Mid Bedfordshire is a constituency represented in the House of Commons of the UK Parliament since 2005 by Nadine Dorries, of the Conservative Party. Apart from four early years, the constituency has returned a Conservative since its creation in 1918.

Constituency profile
This seat comprises small towns and rural areas, with the M1 motorway, Midland Main Line, A1 road (Great Britain), East Coast Main Line and other A roads providing the major north–south commuter links. There are several logistics sites including Amazon at Marston Gate. Residents are wealthier than the UK average and health is around the UK average.

History 
Mid Bedfordshire was created under the Representation of the People Act 1918.

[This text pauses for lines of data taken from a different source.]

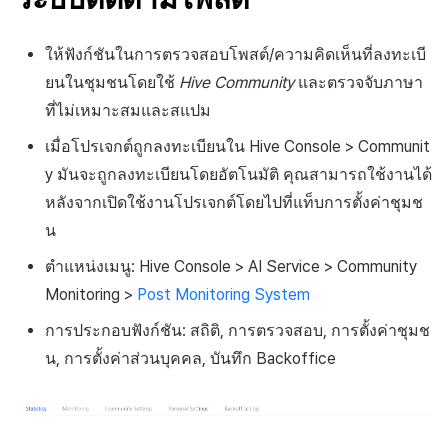
ให้ฟังก์ชันในการตรวจสอบโพสต์/ความคิดเห็นที่ลงทะเบี
ยนในชุมชนโดยใช้
Hive Community
และตรวจจับภาษา
ที่ไม่เหมาะสมและสแปม
เมื่อโปรเจกต์ถูกลงทะเบียนใน Hive Console > Communit
y มันจะถูกลงทะเบียนโดยอัตโนมัติ คุณสามารถใช้งานได้
หลังจากเปิดใช้งานโปรเจกต์โดยไปที่แท็บการตั้งค่าชุมช
น
ตำแหน่งเมนู:
Hive Console
> AI Service > Community
Monitoring >
Post Monitoring System
การประกอบฟังก์ชัน: สถิติ, การตรวจสอบ, การตั้งค่าชุมช
น, การตั้งค่าส่วนบุคคล, บันทึก Backoffice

It has elected Conservative MPs since 1931. It was held from 1983 to 1997 by the Attorney General (for the English, Welsh and Northern Irish aspects of the legal system and as advisor to HM Government) Sir Nicholas Lyell, who then transferred to the newly created seat of North East Bedfordshire; his old seat was won by Jonathan Sayeed, a former MP in Bristol. Sayeed was forced to retire in 2005 due to ill health, following a row over allegations he had profited from his private educational tours of Parliament and a resulting deselection attempt by the constituency party. Nadine Dorries has held the seat since, but the Conservative whip was withdrawn from her in 2012 and returned six months later, after she had appeared on I'm a Celebrity...Get Me Out of Here!. For the 2005 and 2010 elections the most successful opposition party candidate was a Liberal Democrat. However following their nationwide retreat in 2015, Labour once more occupies this position.

Boundaries and boundary changes 

1918–1950: The constituency was created as a Division of Bedfordshire by the Representation of the People Act 1918, comprising the Urban Districts of Ampthill, Biggleswade, and Leighton Buzzard, and the Rural Districts of Ampthill, Biggleswade, and Eaton Bray.

Ampthill and Biggleswade had been part of the abolished Biggleswade Division, and Leighton Buzzard was transferred from the Luton Division.

1950–1974: The Urban Districts of Ampthill, Biggleswade, and Sandy1, the Rural Districts of Ampthill and Biggleswade, and part of the Rural District of Bedford.

1Created as an Urban District from the Rural District of Biggleswade in 1927.

Gained southern and eastern rural areas of the County Constituency of Bedford.  Leighton Buzzard and surrounding rural areas (equivalent to the abolished Rural District of Eaton Bray, which had been absorbed by the Rural District of Luton) transferred to the new County Constituency of South Bedfordshire.

1974–1983: As above, apart from changes to the Rural District of Bedford.

The village of Eaton Socon had been absorbed by the Urban District of St Neots in Huntingdonshire and was transferred to the County Constituency thereof.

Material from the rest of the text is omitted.